Le gouvernement Barnier déjà empêtré dans ses contradictions

  • Le gouvernement de Michel Barnier s'est déjà pris les pieds mardi dans les multiples contradictions de cette coalition bancale entre la droite et le centre.
  • Le jeune titulaire de Bercy a d'abord déclaré sur France Inter qu'il était ouvert à collaborer avec tous les partis "dans l'arc républicain", dont il a exclu le RN.

PARIS : Recadrage sur le positionnement à l'égard du Rassemblement national, passe d'armes entre l'Intérieur et la Justice... Le gouvernement de Michel Barnier s'est déjà pris les pieds mardi dans les multiples contradictions de cette coalition bancale entre la droite et le centre.

Autant de sujets qui devraient s'inviter, dans une ambiance électrique, à la réunion des chefs des groupes parlementaires du "socle commun" qui soutiennent l'exécutif autour du Premier ministre, prévue mercredi après-midi à Matignon.

Trois jours après la nomination du gouvernement, le premier couac concerne le ministre macroniste de l'Economie, Antoine Armand, formellement rappelé à l'ordre par Michel Barnier, sur le sujet sensible de la relation au RN.

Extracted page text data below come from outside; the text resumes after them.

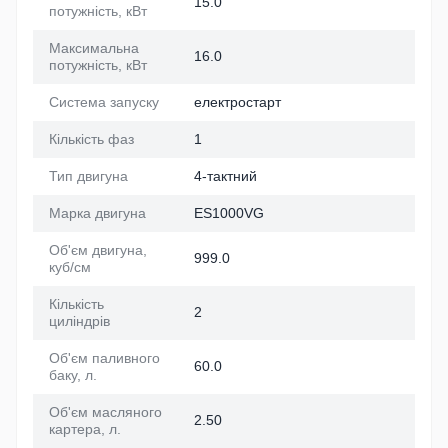
15.0
потужність, кВт
Максимальна
16.0
потужність, кВт
Система запуску
електростарт
Кількість фаз
1
Тип двигуна
4-тактний
Марка двигуна
ES1000VG
Об'єм двигуна,
999.0
куб/см
Кількість
2
циліндрів
Об'єм паливного
60.0
баку, л.
Об'єм масляного
2.50
картера, л.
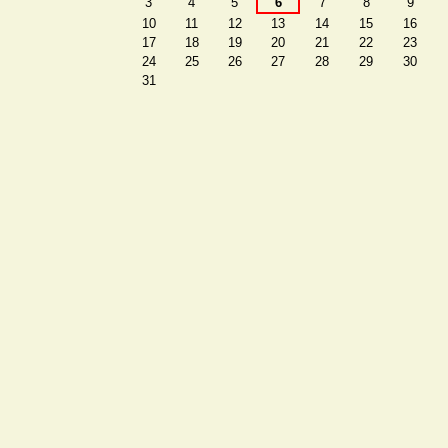
3
4
5
6
7
8
9
10
11
12
13
14
15
16
17
18
19
20
21
22
23
24
25
26
27
28
29
30
31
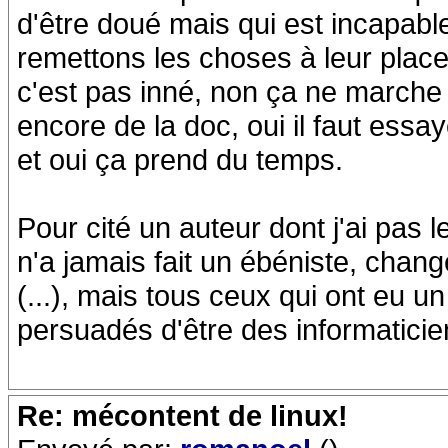
d'être doué mais qui est incapabl
remettons les choses à leur place 
c'est pas inné, non ça ne marche pa
encore de la doc, oui il faut es
et oui ça prend du temps.
Pour cité un auteur dont j'ai pas 
n'a jamais fait un ébéniste, chang
(...), mais tous ceux qui ont eu u
persuadés d'être des informaticien
Re: mécontent de linux!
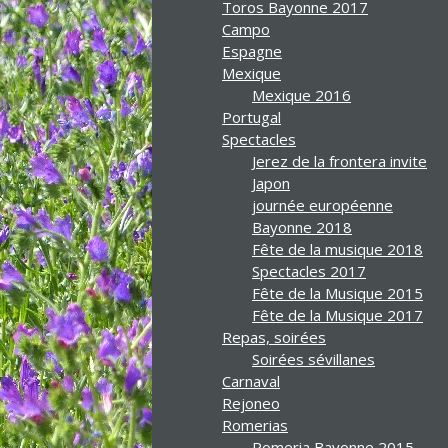
Toros Bayonne 2017
Campo
Espagne
Mexique
Mexique 2016
Portugal
Spectacles
Jerez de la frontera invite
Japon
journée européenne
Bayonne 2018
Fête de la musique 2018
Spectacles 2017
Fête de la Musique 2015
Fête de la Musique 2017
Repas, soirées
Soirées sévillanes
Carnaval
Rejoneo
Romerias
Romeria Bayonne 2015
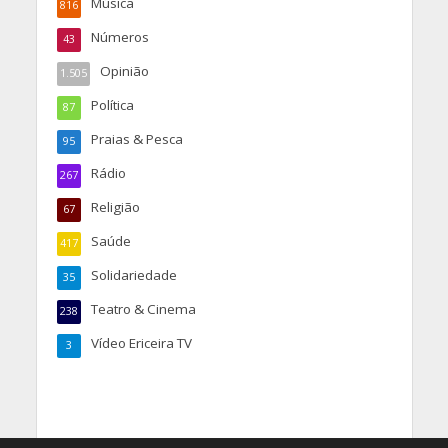
Música
816
Números
43
Opinião
1.505
Política
87
Praias & Pesca
95
Rádio
267
Religião
67
Saúde
417
Solidariedade
35
Teatro & Cinema
238
Vídeo Ericeira TV
3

Le jeune titulaire de Bercy a d'abord déclaré sur France Inter qu'il était ouvert à collaborer avec tous les partis "dans l'arc républicain", dont il a exclu le RN. Réaction outrée de la cheffe des députés du parti arrivé en tête du premier tour des législatives, Marine Le Pen, qui en a appelé publiquement à Michel Barnier.

Ce dernier a été nommé par Emmanuel Macron après avoir eu l'assurance que le RN n'additionnerait pas ses voix à la gauche pour le censurer immédiatement. De fait, son sort est en partie entre les mains du parti lepéniste.

Il a donc appelé son ministre "pour lui rappeler les règles", "à savoir le respect des électeurs" et "des responsables politiques représentés à l'Assemblée nationale et au Sénat", selon son entourage.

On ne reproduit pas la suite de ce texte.